Так, под шумную суету лакеев и горничных, - ибо, как ни трудно бедной родне содержать самое себя, она волей-неволей обязана держать лакеев и горничных, - так разлетаются родственники по всем четырем ветрам, а тот зимний ветер, что дует сегодня, стряхивает столько листьев с деревьев, растущих близ опустевшего дома, что чудится, будто это родственники превратились в листья.
ГЛАВА XXIX
Молодой человек
Дом в Чесни-Уолде заперт; ковры скатаны и стоят огромными свитками в углах неуютных комнат; яркий штоф, принося покаяние, облекся в чехлы из сурового полотна; резьба и позолота умерщвляют свой блеск, а предки Дедлоков вновь лишены дневного света. Листья вокруг дома все падают и падают, густо, но не быстро, ибо опускаются они кругами с безжизненной легкостью, унылой и медлительной. Тщетно садовник все подметает и подметает лужайку, туго набивает листьями тачки и катит их прочь, листья все-таки лежат толстым слоем, в котором можно увязнуть по щиколотку.
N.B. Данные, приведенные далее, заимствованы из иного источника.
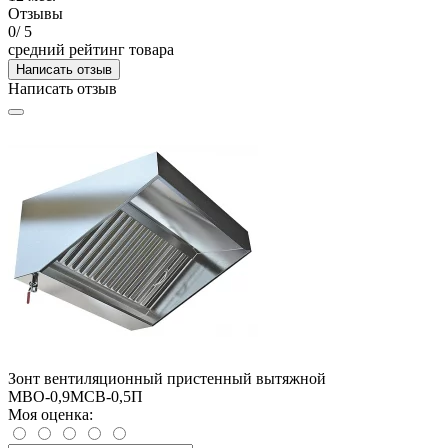
Отзывы
0
/ 5
средний рейтинг товара
Написать отзыв
Написать отзыв
Зонт вентиляционный пристенный вытяжной
МВО-0,9МСВ-0,5П
Моя оценка:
Воет резкий ветер в парке Чесни-Уолда, стучит по крышам холодный дождь, дребезжат окна, и что-то рычит в дымоходах. Туманы прячутся в аллеях, заволакивают дали и похоронной процессией ползут по склонам холмов. Во всем доме, словно в заброшенной церковке, пахнет нежилым холодом, - только здесь не так сыро, - и чудится, будто всю длинную ночь мертвые и погребенные Дедлоки бродят по комнатам, распространяя запах тления.
Зато лондонский дом, настроение которого почти никогда не совпадает с настроением Чесни-Уолда, ибо лишь редко бывает, чтоб один ликовал, когда ликует другой, или один прослезился, когда другой льет слезы, - не считая тех случаев, когда умирает кто-нибудь из Дедлоков, - лондонский дом сияет, пробужденный к жизни. Теплый и веселый, насколько это доступно столь пышному великолепию, нежно благоухающий самыми сладостными, самыми знойными - отнюдь не зимними - ароматами, какие только могут исходить от оранжерейных цветов; такой безмолвный, что одно лишь тиканье часов да потрескиванье дров в каминах нарушают тишину комнат, он как бы кутает промерзшего до костей сэра Лестера в шерсть всех цветов радуги. И сэру Лестеру приятно возлежать в величавом довольстве перед огнем, ярко пылающим в библиотеке, и снисходительно пробегать глазами по корешкам своих книг или удостоивать одобрительным взглядом произведения изящных искусств.
Ибо сэр Лестер обладает собранием картин, старинных и современных. У него есть и картины так называемой "Маскарадной школы", до которой Искусство снисходит лишь редко, а описывать их лучше всего в том стиле, в каком составляются каталоги разнообразных предметов на аукционе. Как, например: "Три стула с высокими спинками, стол со скатертью, бутылка с длинным горлышком (в бутылке вино), одна фляжка, один женский испанский костюм, портрет в три четверти натурщицы мисс Джог, набор доспехов, содержащий Дон-Кихота". Или: "Одна каменная терраса (с трещинами), одна гондола на заднем плане, одно полное облачение венецианского сенатора, богато расшитый белый атласный костюм с портретом в профиль натурщицы мисс Джог, одна кривая сабля в роскошных золоченых ножнах с рукоятью, выложенной драгоценными камнями, изысканный костюм мавра (очень редкий) и Отелло".